2. El compuesto para usar de acuerdo con la reivindicación 1, en donde el cáncer es cáncer renal, cáncer biliar, cáncer prostático, cáncer de tiroides, cáncer de paratiroides, cáncer de mama, cáncer de pulmón, cáncer de cabeza y cuello, cáncer de próstata, cáncer de esófago, cáncer de tráquea, cáncer de hígado, cáncer de vejiga, cáncer de estómago, cáncer de páncreas, cáncer de ovario, cáncer de útero, cáncer de cuello uterino, cáncer de testículo, cáncer de colon, cáncer de recto o cáncer de piel.

3. El compuesto para usar de acuerdo con la reivindicación 2, en donde el cáncer es cáncer de mama o cáncer de colon.

4. El compuesto para usar de acuerdo con la reivindicación 1, en donde el cáncer es una neoplasia maligna hematológica seleccionada de mieloma múltiple, leucemia linfocítica aguda (LLA), leucemia mieloide aguda (LMA), leucemia mieloide crónica (LMC).

5. La IL-31 o péptido que es al menos aproximadamente un 70% homólogo a la secuencia de la IL-31 como se expone en la SEQ ID N° 1, una proteína de fusión que comprende la IL-31 o péptido que es al menos aproximadamente un 70% homólogo a la secuencia de la IL-31 como se expone en la SEQ ID N° 1, o un complejo que comprende la IL-31 o péptido que es al menos aproximadamente un 70% homólogo a la secuencia de la IL-31 como se expone en la SEQ ID N° 1 o una proteína de fusión que comprende la IL-31 o un péptido que es al menos aproximadamente un 70% homólogo a la secuencia de la IL-31 como se expone en la SEQ ID N° 1 para usar en el tratamiento de un trastorno relacionado con la angiogénesis.

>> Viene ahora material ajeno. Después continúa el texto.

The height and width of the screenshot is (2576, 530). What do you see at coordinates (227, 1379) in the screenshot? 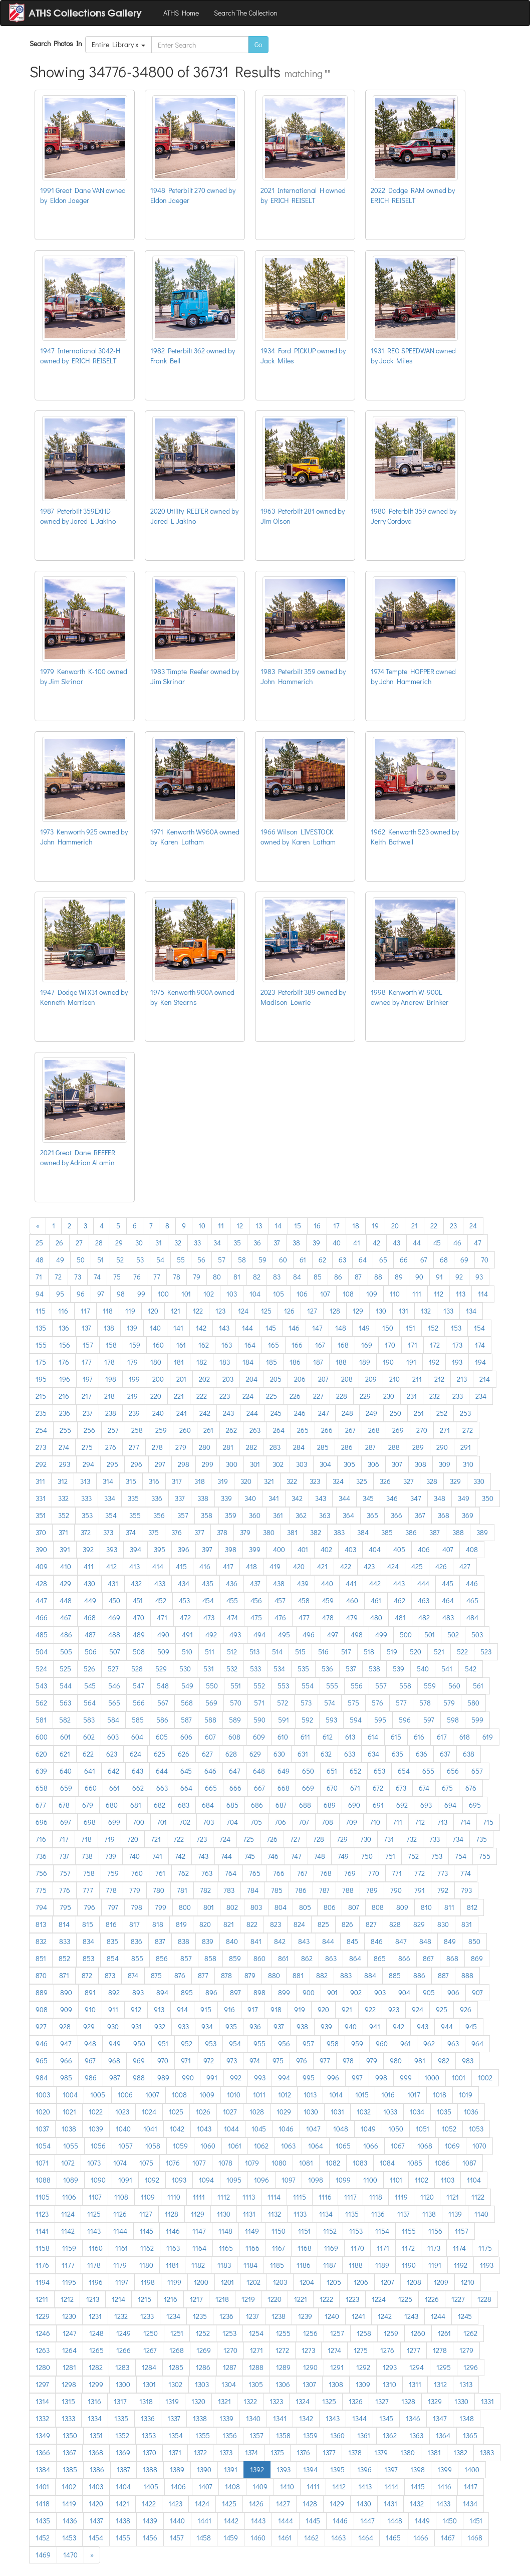
I see `203` at bounding box center [227, 1379].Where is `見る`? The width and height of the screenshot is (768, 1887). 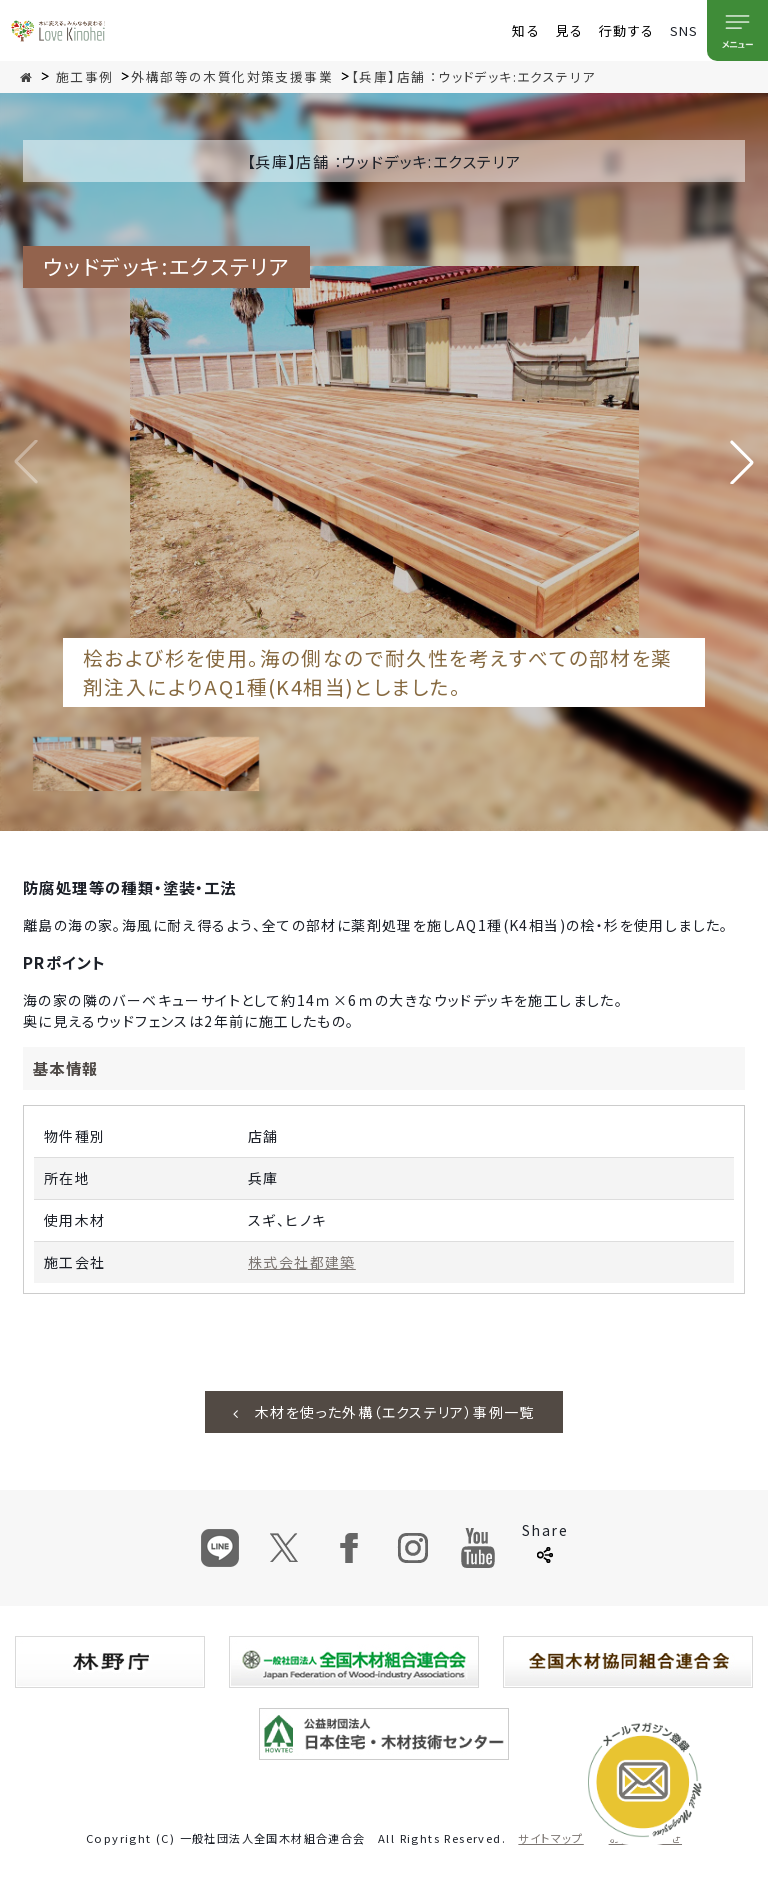
見る is located at coordinates (570, 30).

6. El compuesto para usar de acuerdo con la reivindicación 5, en donde el trastorno relacionado con la angiogénesis es cáncer, artritis, artritis reumatoide, placas ateroescleróticas, neovascularización del injerto de córnea, cicatrices hipertróficas o queloides, retinopatía proliferativa, retinopatía diabética, degeneración macular, degeneración macular relacionada con la edad (AMD), granulación, glaucoma neovascular, uveítis, fibrosis hepática, fibrosis pulmonar, asma, Fibrosis Pulmonar Idiopática (IPF), Mielofibrosis o Colangitis Primaria Esclerosante.